Fortune/CNNMoney.com reports that Buffett came up with the idea this morning as he traveled to Carlsbad, California for an appearance at Fortune's Most Powerful Women Summit.

In a video interview with Poppy Harlow, Buffett explains the concept:

"I think it's important to have market-based prices. One way to get there would be to have the Treasury, we'll say, finance various institutions that would put 20 percent of their own money in to buy these mortgage securities that are for sale. The Treasury would lend 80 percent. Whoever put up the 20 percent would not get a dime back until the Treasury got all of its money, plus interest, plus perhaps a share of the profits.

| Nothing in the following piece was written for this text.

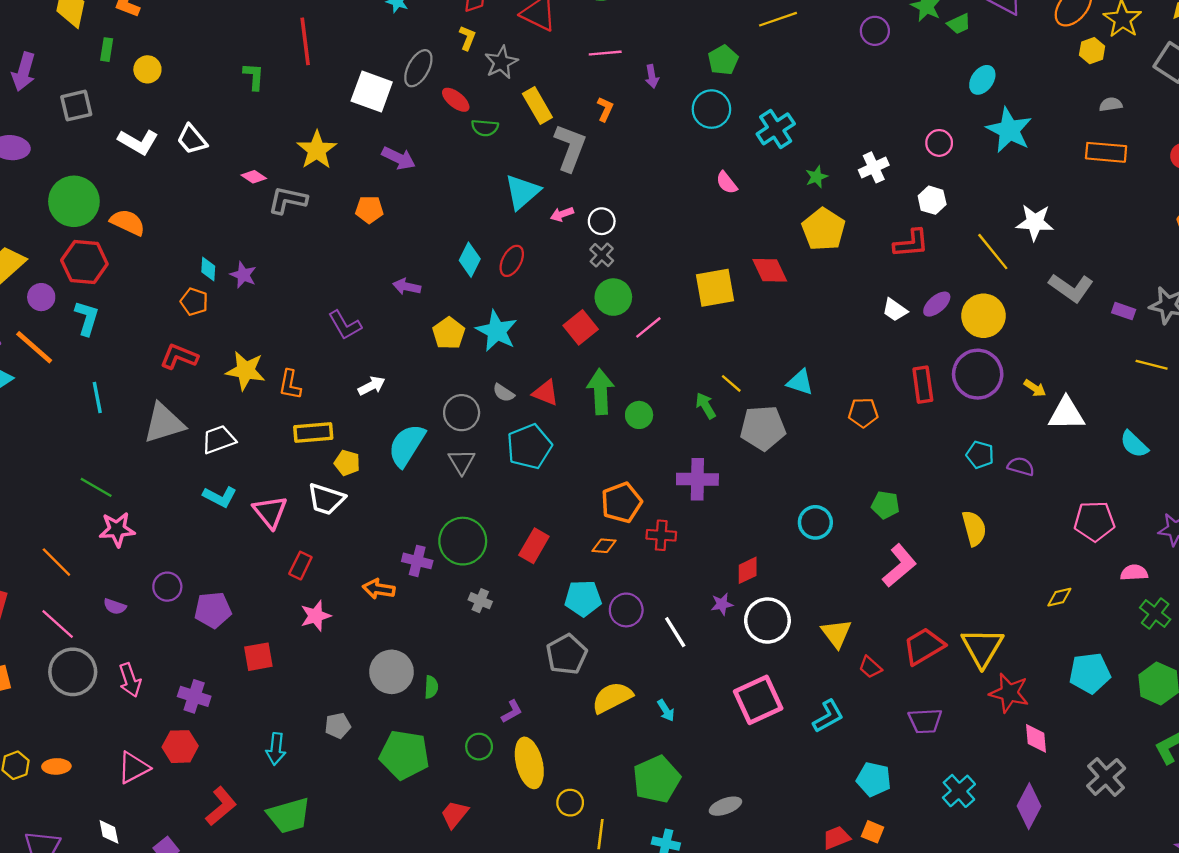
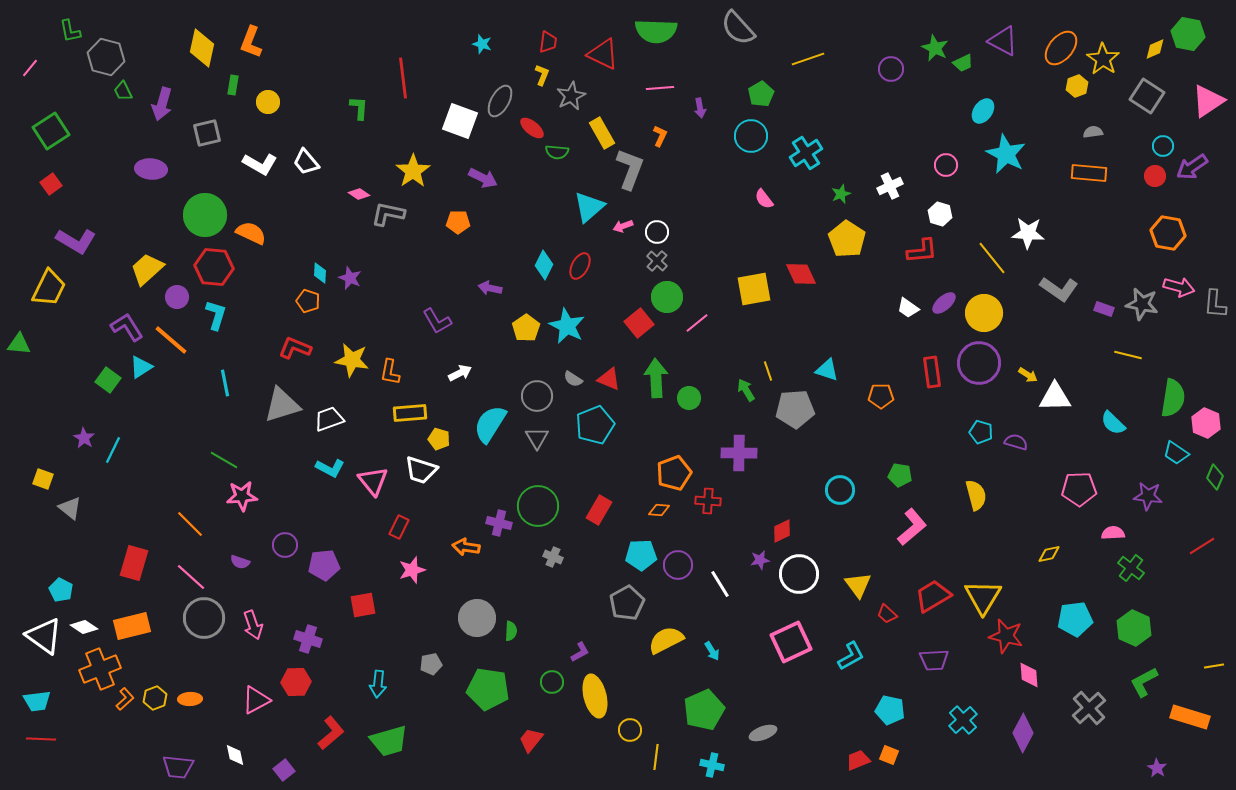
yellow line: (731, 383) -> (768, 371), turned 30

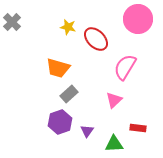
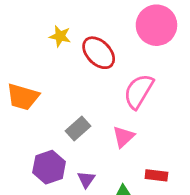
orange trapezoid: (58, 68) -> (23, 97), moved
gray rectangle: (69, 94) -> (78, 129), moved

You would get real market prices that way. You'd get people that knew the game. You get people administering, even, the program, in a sense, that bought these mortgages and would care a lot, because the Treasury would have to get all of its money back, its 80 cents, before they got their 20 cents. And the Treasury could participate in the profits. It's just a thought to get market-based pricing into the system and get some other people with skin in the game that will lose money if for any reason the Treasury - In fact they'll lose all their money, before the Treasury loses a dime."

Buffett has predicted the government has a good chance of making a profit on the bailout if it buys the toxic assets at market prices. Yesterday, he told us he'd be willing to take one percent of the government's deal.

Sounds like he's come up with an idea that would let him, and others, follow through on that offer.